_Data supplied_
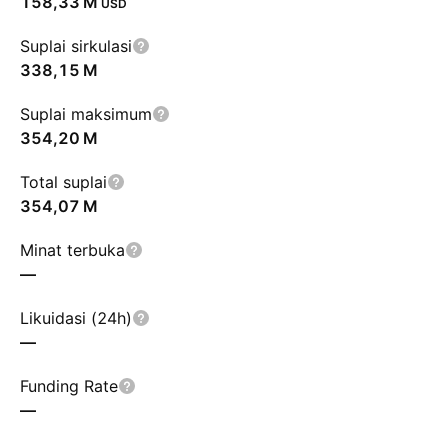
‪158,33 M‬
USD
Suplai sirkulasi
‪338,15 M‬
Suplai maksimum
‪354,20 M‬
Total suplai
‪354,07 M‬
Minat terbuka
—
Likuidasi (24h)
—
Funding Rate
—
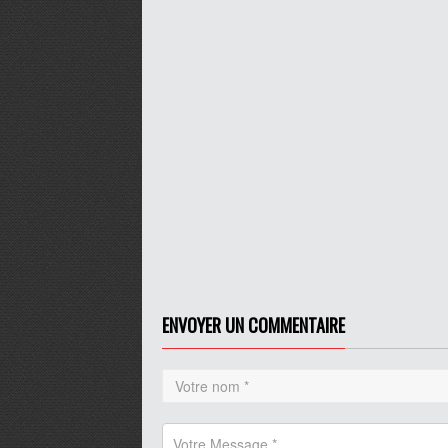
ENVOYER UN COMMENTAIRE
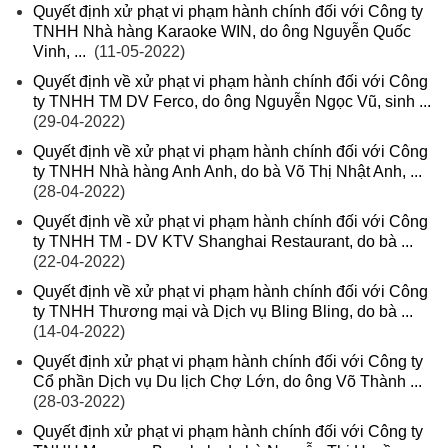
Quyết định xử phạt vi phạm hành chính đối với Công ty
TNHH Nhà hàng Karaoke WIN, do ông Nguyễn Quốc
Vinh, ...
(11-05-2022)
Quyết định về xử phạt vi phạm hành chính đối với Công
ty TNHH TM DV Ferco, do ông Nguyễn Ngọc Vũ, sinh ...
(29-04-2022)
Quyết định về xử phạt vi phạm hành chính đối với Công
ty TNHH Nhà hàng Anh Anh, do bà Võ Thị Nhật Anh, ...
(28-04-2022)
Quyết định về xử phạt vi phạm hành chính đối với Công
ty TNHH TM - DV KTV Shanghai Restaurant, do bà ...
(22-04-2022)
Quyết định về xử phạt vi phạm hành chính đối với Công
ty TNHH Thương mại và Dịch vụ Bling Bling, do bà ...
(14-04-2022)
Quyết định xử phạt vi phạm hành chính đối với Công ty
Cổ phần Dịch vụ Du lịch Chợ Lớn, do ông Võ Thành ...
(28-03-2022)
Quyết định xử phạt vi phạm hành chính đối với Công ty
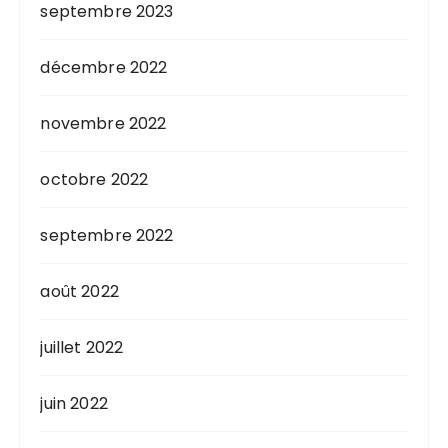
septembre 2023
décembre 2022
novembre 2022
octobre 2022
septembre 2022
août 2022
juillet 2022
juin 2022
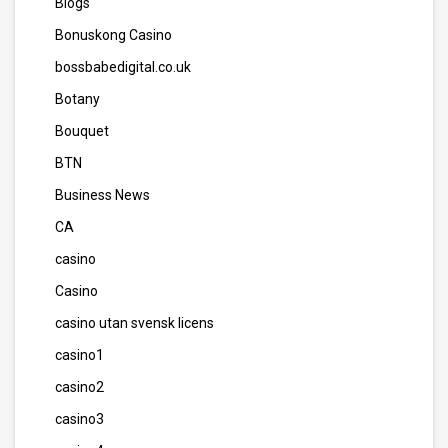
Blogs
Bonuskong Casino
bossbabedigital.co.uk
Botany
Bouquet
BTN
Business News
CA
casino
Casino
casino utan svensk licens
casino1
casino2
casino3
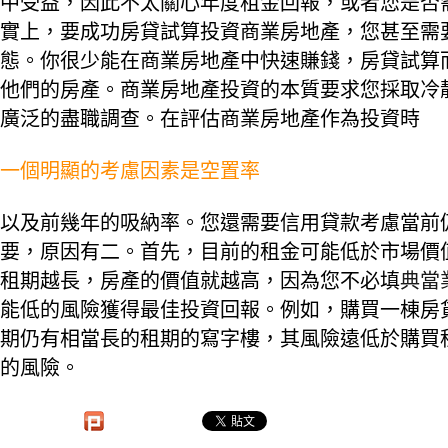
中受益，因此不太關心年度租金回報，或者您是否
實上，要成功房貸試算投資商業房地產，您甚至需
態。你很少能在商業房地產中快速賺錢，房貸試算
他們的房產。商業房地產投資的本質要求您採取冷
廣泛的盡職調查。在評估商業房地產作為投資時
一個明顯的考慮因素是空置率
以及前幾年的吸納率。您還需要信用貸款考慮當前
要，原因有二。首先，目前的租金可能低於市場價
租期越長，房產的價值就越高，因為您不必填
典當
能低的風險獲得最佳投資回報。例如，購買一棟房貸
期仍有相當長的租期的寫字樓，其風險遠低於購買
的風險。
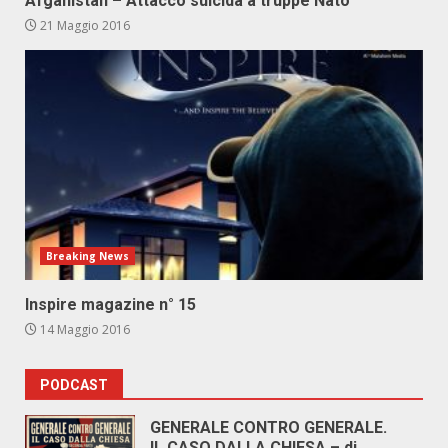
Afganistan – Attacco suicida a truppe Nato
21 Maggio 2016
Breaking News
Inspire magazine n° 15
14 Maggio 2016
PODCAST
GENERALE CONTRO GENERALE.
IL CASO DALLA CHIESA – di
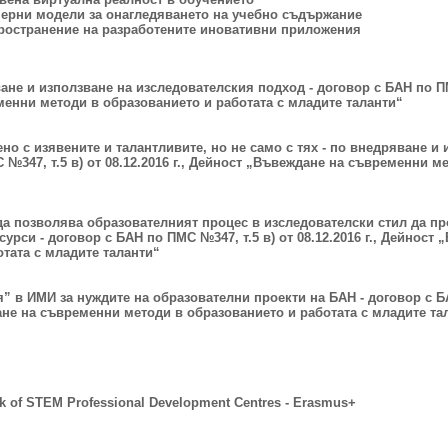
имерни модели за онагледяването на учебно съдържание
пространение на разработените иновативни приложения
ване и използване на изследователския подход
- договор с БАН по ПМ
енни методи в образованието и работата с младите таланти“
ено с изявените и талантливите, но не само с тях - по внедряване и
 №347, т.5 в) от 08.12.2016 г., Дейност „Въвеждане на съвременни м
да позволява образователният процес в изследователски стил да пр
есурси
- договор с БАН по ПМС №347, т.5 в) от 08.12.2016 г., Дейнос
тата с младите таланти“
” в ИМИ за нуждите на образователни проекти на БАН
- договор с Б
дане на съвременни методи в образованието и работата с младите та
k of STEM Professional Development Centres - Erasmus+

_The task_
Repeat the listing above exactly, with no pictures.

_Answer to this task_
‪158,33 M‬
USD
Suplai sirkulasi
‪338,15 M‬
Suplai maksimum
‪354,20 M‬
Total suplai
‪354,07 M‬
Minat terbuka
—
Likuidasi (24h)
—
Funding Rate
—
ENVOYER UN COMMENTAIRE
Quyết định xử phạt vi phạm hành chính đối với Công ty
TNHH Nhà hàng Karaoke WIN, do ông Nguyễn Quốc
Vinh, ...
(11-05-2022)
Quyết định về xử phạt vi phạm hành chính đối với Công
ty TNHH TM DV Ferco, do ông Nguyễn Ngọc Vũ, sinh ...
(29-04-2022)
Quyết định về xử phạt vi phạm hành chính đối với Công
ty TNHH Nhà hàng Anh Anh, do bà Võ Thị Nhật Anh, ...
(28-04-2022)
Quyết định về xử phạt vi phạm hành chính đối với Công
ty TNHH TM - DV KTV Shanghai Restaurant, do bà ...
(22-04-2022)
Quyết định về xử phạt vi phạm hành chính đối với Công
ty TNHH Thương mại và Dịch vụ Bling Bling, do bà ...
(14-04-2022)
Quyết định xử phạt vi phạm hành chính đối với Công ty
Cổ phần Dịch vụ Du lịch Chợ Lớn, do ông Võ Thành ...
(28-03-2022)
Quyết định xử phạt vi phạm hành chính đối với Công ty
septembre 2023
décembre 2022
novembre 2022
octobre 2022
septembre 2022
août 2022
juillet 2022
juin 2022
Blogs
Bonuskong Casino
bossbabedigital.co.uk
Botany
Bouquet
BTN
Business News
CA
casino
Casino
casino utan svensk licens
casino1
casino2
casino3
中受益，因此不太關心年度租金回報，或者您是否
實上，要成功房貸試算投資商業房地產，您甚至需
態。你很少能在商業房地產中快速賺錢，房貸試算
他們的房產。商業房地產投資的本質要求您採取冷
廣泛的盡職調查。在評估商業房地產作為投資時
一個明顯的考慮因素是空置率
以及前幾年的吸納率。您還需要信用貸款考慮當前
要，原因有二。首先，目前的租金可能低於市場價
租期越長，房產的價值就越高，因為您不必填
典當
能低的風險獲得最佳投資回報。例如，購買一棟房貸
期仍有相當長的租期的寫字樓，其風險遠低於購買
的風險。
Afganistan – Attacco suicida a truppe Nato
21 Maggio 2016
Breaking News
Inspire magazine n° 15
14 Maggio 2016
PODCAST
GENERALE CONTRO GENERALE.
IL CASO DALLA CHIESA – di
имерни модели за онагледяването на учебно съдържание
пространение на разработените иновативни приложения
ване и използване на изследователския подход
- договор с БАН по ПМ
енни методи в образованието и работата с младите таланти“
ено с изявените и талантливите, но не само с тях - по внедряване и
 №347, т.5 в) от 08.12.2016 г., Дейност „Въвеждане на съвременни м
да позволява образователният процес в изследователски стил да пр
есурси
- договор с БАН по ПМС №347, т.5 в) от 08.12.2016 г., Дейнос
тата с младите таланти“
” в ИМИ за нуждите на образователни проекти на БАН
- договор с Б
дане на съвременни методи в образованието и работата с младите та
k of STEM Professional Development Centres - Erasmus+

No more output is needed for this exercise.